» **What the task asks**
Determine how many lines in the records hold the word "lowercase". Return the number alone.

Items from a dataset
◇ ◇ ◇ ◇ ◇ ◇ ◇

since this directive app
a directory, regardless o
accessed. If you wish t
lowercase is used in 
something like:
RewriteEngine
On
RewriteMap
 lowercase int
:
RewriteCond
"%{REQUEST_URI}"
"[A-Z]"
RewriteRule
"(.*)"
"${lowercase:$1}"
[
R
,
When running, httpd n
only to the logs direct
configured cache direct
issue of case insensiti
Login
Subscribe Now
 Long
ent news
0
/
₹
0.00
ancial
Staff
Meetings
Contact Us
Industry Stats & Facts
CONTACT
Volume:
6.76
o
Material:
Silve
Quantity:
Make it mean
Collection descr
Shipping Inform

◇ ◇ ◇ ◇ ◇ ◇ ◇

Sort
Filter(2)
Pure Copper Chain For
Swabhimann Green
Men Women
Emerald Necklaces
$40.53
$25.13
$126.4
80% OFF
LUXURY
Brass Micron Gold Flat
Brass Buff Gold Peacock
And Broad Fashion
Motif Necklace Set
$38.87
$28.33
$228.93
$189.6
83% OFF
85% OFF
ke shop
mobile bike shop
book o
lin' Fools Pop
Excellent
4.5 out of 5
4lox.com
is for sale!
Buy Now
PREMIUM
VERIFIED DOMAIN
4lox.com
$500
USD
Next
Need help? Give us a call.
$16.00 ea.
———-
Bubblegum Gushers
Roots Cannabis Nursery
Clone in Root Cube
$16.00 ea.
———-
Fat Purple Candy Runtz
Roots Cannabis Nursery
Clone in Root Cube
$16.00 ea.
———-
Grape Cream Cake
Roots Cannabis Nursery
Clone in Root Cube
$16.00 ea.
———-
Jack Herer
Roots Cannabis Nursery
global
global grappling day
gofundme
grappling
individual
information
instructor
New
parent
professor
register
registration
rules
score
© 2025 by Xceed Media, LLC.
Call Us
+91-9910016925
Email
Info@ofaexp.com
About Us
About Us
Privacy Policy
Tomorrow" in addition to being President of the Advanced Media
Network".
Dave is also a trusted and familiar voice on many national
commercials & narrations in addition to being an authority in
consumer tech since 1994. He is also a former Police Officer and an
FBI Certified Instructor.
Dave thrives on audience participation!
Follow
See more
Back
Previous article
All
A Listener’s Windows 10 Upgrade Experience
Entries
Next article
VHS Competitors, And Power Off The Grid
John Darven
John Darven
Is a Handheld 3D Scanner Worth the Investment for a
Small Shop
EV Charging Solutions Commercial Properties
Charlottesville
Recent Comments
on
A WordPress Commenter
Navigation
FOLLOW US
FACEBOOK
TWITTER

◇ ◇ ◇ ◇ ◇ ◇ ◇

» **Solution to this exercise**
3